Online job sites shouldn’t be the only tools used during the job search process.
As the economic downturn decreased the number of positions, many job candidates turned to the Internet as their solution to unemployment. The large number of online job sites can have some advantages, but the Web eliminates in-person interviews, according to Challenger, Gray & Christmas Inc., an outplacement agency.
“The number of job search engines has grown in recent years from a handful of major players, such as Monster.com and HotJobs.com, to hundreds of sites, offering everything from industry-specific and localized job search engines to dating service-like compatibility matching between job-seekers and employers,” says John A. Challenger, chief executive officer.
“However, access to thousands of job search sites on the Internet is not necessarily a good thing. The choices can be overwhelming for those who find themselves either voluntarily or involuntarily in the labor pool. One could easily spend all day, every day surfing the Net for job vacancies, emailing resumes and waiting for the phone to ring. Unfortunately, this approach will rarely lead to a new job.”
For many unemployed workers, the Internet is the first place to start looking for available positions. The Web is a useful device, but should be considered second to the traditional method of meeting face to face with potential employers.
“Those who make the Internet their primary job search tool are likely prolonging the time it takes to find a position,” says Challenger. “Overuse of the Internet also threatens to prolong the hiring process on the employer’s end, as well, by inundating employers with irrelevant resumes.”
Challenger, Gray & Christmas Inc. offers tips in using the Internet as a beneficial guide during the job search:
* Obtain names of key people. Visit the company websites in order to find the names, phone numbers or emails of those executives in charge of hiring.

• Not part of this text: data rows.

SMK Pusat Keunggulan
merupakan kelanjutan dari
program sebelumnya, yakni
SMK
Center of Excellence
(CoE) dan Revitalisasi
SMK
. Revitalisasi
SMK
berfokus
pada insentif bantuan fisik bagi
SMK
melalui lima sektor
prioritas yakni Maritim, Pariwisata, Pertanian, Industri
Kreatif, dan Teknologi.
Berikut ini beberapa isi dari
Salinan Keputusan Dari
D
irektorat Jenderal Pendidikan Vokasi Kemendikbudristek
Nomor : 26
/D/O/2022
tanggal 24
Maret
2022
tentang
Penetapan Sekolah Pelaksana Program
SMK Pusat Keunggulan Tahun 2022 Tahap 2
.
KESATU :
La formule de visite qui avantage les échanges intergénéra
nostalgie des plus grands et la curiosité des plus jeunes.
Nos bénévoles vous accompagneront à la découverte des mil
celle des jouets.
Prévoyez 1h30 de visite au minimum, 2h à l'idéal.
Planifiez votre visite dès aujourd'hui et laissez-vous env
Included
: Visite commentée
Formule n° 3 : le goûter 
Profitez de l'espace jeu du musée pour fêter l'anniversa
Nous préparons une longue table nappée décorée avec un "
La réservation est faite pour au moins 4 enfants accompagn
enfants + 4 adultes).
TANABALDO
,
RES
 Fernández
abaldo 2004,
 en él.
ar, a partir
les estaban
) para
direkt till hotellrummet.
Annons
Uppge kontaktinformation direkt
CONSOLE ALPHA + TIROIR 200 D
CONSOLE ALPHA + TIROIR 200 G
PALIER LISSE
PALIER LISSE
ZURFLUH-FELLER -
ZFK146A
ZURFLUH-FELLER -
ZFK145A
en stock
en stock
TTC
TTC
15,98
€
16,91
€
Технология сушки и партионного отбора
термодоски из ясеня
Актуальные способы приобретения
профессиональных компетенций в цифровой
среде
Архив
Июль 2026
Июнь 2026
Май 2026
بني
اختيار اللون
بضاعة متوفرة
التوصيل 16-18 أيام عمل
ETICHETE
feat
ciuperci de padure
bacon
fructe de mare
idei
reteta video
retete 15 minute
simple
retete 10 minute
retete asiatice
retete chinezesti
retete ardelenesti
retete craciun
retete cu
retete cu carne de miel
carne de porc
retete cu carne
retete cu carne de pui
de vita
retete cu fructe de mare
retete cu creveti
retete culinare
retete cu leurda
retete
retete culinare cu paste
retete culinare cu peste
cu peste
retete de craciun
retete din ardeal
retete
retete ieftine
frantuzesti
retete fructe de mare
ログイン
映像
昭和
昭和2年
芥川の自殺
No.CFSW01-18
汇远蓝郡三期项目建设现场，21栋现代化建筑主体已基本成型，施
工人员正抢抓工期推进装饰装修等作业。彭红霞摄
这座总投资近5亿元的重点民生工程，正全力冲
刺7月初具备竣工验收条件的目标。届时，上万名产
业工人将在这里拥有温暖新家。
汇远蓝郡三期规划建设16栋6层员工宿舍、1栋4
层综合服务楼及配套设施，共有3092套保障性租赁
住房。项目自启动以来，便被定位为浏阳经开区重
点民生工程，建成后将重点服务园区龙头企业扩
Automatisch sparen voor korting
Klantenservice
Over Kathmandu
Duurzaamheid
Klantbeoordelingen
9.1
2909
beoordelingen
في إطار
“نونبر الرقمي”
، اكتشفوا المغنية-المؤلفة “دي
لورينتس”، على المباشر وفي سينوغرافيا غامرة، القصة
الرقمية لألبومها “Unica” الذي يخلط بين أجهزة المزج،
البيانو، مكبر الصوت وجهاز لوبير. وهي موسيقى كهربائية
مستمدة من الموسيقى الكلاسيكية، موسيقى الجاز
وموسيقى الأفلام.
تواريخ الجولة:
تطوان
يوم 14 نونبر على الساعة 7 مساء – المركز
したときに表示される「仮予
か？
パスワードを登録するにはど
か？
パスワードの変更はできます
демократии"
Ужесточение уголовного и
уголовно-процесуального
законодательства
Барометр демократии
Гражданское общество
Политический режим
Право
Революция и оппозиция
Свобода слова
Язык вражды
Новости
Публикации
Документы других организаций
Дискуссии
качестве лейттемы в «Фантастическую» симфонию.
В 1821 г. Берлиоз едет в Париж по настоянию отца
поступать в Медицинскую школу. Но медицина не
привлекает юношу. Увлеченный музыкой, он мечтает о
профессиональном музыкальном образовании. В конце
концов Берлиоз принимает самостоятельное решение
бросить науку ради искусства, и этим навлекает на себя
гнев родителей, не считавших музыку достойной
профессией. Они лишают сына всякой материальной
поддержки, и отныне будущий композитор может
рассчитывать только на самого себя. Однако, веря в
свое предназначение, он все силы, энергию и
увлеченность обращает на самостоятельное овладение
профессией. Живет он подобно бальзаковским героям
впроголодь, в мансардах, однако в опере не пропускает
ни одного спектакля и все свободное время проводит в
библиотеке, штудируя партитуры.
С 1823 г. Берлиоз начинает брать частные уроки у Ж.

Message the hiring persons instead of a general email, which will most likely go to human resources.
* Stay up-to-date with the company’s news. View the employer website to see if the company is expanding or if new positions will be needed.
* Go to websites for trade associations. View an overall picture of hiring needs and trends among members.
* Email contacts indicating job need. Message all your friends and family; let them know you are looking for a job and provide a little background on the type of position and your qualifications.
* Use social sites to communicate unemployment. Inform your network of friends on Facebook. Increase your professional network by joining sites such as LinkedIn.
“Job-seekers must learn how to use the Internet as the tool it can be, rather than just relying on it as a conduit for electronic resumes,” adds Challenger.